専門・技術サービス業・清掃・施設管理他 データ提示型 制度活用型 No.51
データ分析に基づく適正価格実現と組織力の強化
非公開(清掃・施設管理他)
この事例のポイント
コスト上昇要因
人件費・労務費・その他
交渉手法
データ提示型・制度活用型
活用ツール・支援機関
国土交通省積算基準・品質管理強化
公的指標積算基準客観的交渉
当時の課題
- 人件費や外注費の高騰により収益性が悪化。
- 建物管理サービスにおいて最低賃金の上昇に見合った適正価格への転嫁と経営戦略の転換を両立させることが急務。
取組概要
- 原材料費や労務費に関する詳細なデータを収集・分析し原価計算を実施して自社製品の単価を再計算。
- これによりコスト上昇分を明確に数値化し客観的な価格改定の根拠を整備。
- 取引先の経営状況や業界動向についてデータを集め自社の付加価値・差別化要素を見直した。
- 地域企業や同業他社との意見交換、発注元からの情報提供を活用し国土交通省の積算基準も参照。
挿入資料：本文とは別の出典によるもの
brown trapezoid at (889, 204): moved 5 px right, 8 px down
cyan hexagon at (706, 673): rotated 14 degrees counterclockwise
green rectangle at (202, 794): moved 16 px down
- 製品単価表や労務費単価表を新規作成し自社サービスの品質管理強化と顧客評価の向上による付加価値創出に取り組んだ。
成果概要
- 最低賃金の上昇と外注コストの上昇に対応した価格転嫁を実現でき利益率の適正化と従業員の賃上げ原資確保も達成できた。
副次効果
賃上げ原資確保・組織力強化
森岡誠の解説
価格転嫁・価格交渉の専門家・経営アドバイザー
清掃・施設管理業で、最低賃金の上昇と外注費の高騰という二重コスト増に直面している経営者に、読んでほしい事例です。国土交通省の積算基準という公的な根拠を活用することで、感情論を排した客観的な価格交渉を実現しました。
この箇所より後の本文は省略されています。